# Codingame: Skynet Revolution - Episode 1

## The Goal

You decide to take action by

**stopping Skynet from communicating on its own internal network**.

Skynet's network is divided into several smaller networks, in each sub-network is a Skynet agent tasked with transferring information by moving from node to node along links and

**accessing gateways leading to other sub-networks.**

Your mission is to reprogram the virus so it will

**sever links**in such a way that the Skynet Agent is unable to access another sub-network thus preventing information concerning the presence of our virus to reach Skynet's central hub.

## Rules

- A map of the network.
- The position of the exit gateways.
- The starting position of the Skynet agent.

**>>> Nodes can only be connected to up to a single gateway. <<<**

Each game turn:

- First off, you sever one of the given links in the network.
- Then the Skynet agent moves from one Node to another accessible Node.

Skynet agent | Gateway |

## Example

4 4 1 0 1 0 2 1 3 2 3 3

`SI`= 0). Our virus cut the link between the nodes 1 and 3.

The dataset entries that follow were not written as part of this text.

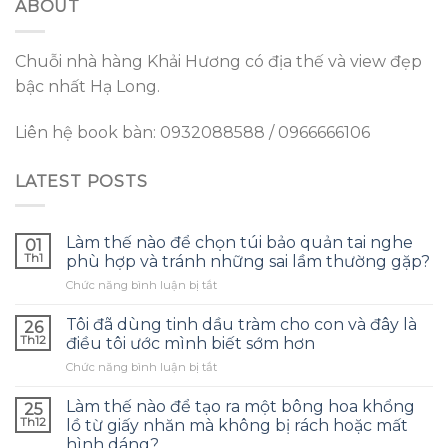
ABOUT
Chuỗi nhà hàng Khải Hương có địa thế và view đẹp
bậc nhất Hạ Long.
Liên hệ book bàn: 0932088588 / 0966666106
LATEST POSTS
Làm thế nào để chọn túi bảo quản tai nghe
01
Th1
phù hợp và tránh những sai lầm thường gặp?
ở
Chức năng bình luận bị tắt
Làm
thế
Tôi đã dùng tinh dầu tràm cho con và đây là
26
nào
Th12
điều tôi ước mình biết sớm hơn
để
ở
Chức năng bình luận bị tắt
chọn
Tôi
túi
đã
bảo
Làm thế nào để tạo ra một bông hoa khổng
25
dùng
quản
Th12
lồ từ giấy nhăn mà không bị rách hoặc mất
tinh
tai
hình dáng?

`SI`= 2). Our virus cut the link between the nodes 2 and 3.

## Note

## Game Input

**within an infinite loop**, read the data from the standard input related to the current state of the Skynet agent and provide to the standard output the next instruction.

Line 1: 3 integers `N L E`

- `N`, the total number of nodes in the level, including the gateways.

- `L`, the number of links in the level.

- `E`, the number of exit gateways in the level.

Next `L` lines: 2 integers per line (`N1`, `N2`), indicating a link between the nodes indexed `N1` and `N2` in the network.

Next `E` lines: 1 integer `EI` representing the index of a gateway node.

**Input**for one game turn

`SI`, which is the index of the node on which the Skynet agent is positioned this turn.

**Output**for one game turn

`C1`and

`C2`separated by a space.

`C1`and

`C2`are the indices of the nodes you wish to sever the link between.

**Constraints**

`N`≤ 500

1 ≤

`L`≤ 1000

1 ≤

`E`≤ 20

0 ≤

`N1`,

`N2`< N

0 ≤

`SI`< N

0 ≤

`C1`,

`C2`< N

Response time per turn ≤ 150ms

## Solution

This problem is pretty simple, when it is only about cutting the way to a gateway. The game can be won just by cutting a random connection and only prevent the agent going to a gateway. However, another restriction is to have 50 or moves remaining. This brought me to elobarate several strategies. Here the ideas:

1. One improvement to the naiv random implementation is to try to encircle the agent by cutting the agents neighbours and intervene a gateway entering at the last resort

2. Another idea is to find the shortest path from the agent to the nearest gateway and cut either the last segment in front of the agent or the gate. For the shortest path, a lot of different algorithms can be used, like dijkstra's algorithm or a simple breadth first search.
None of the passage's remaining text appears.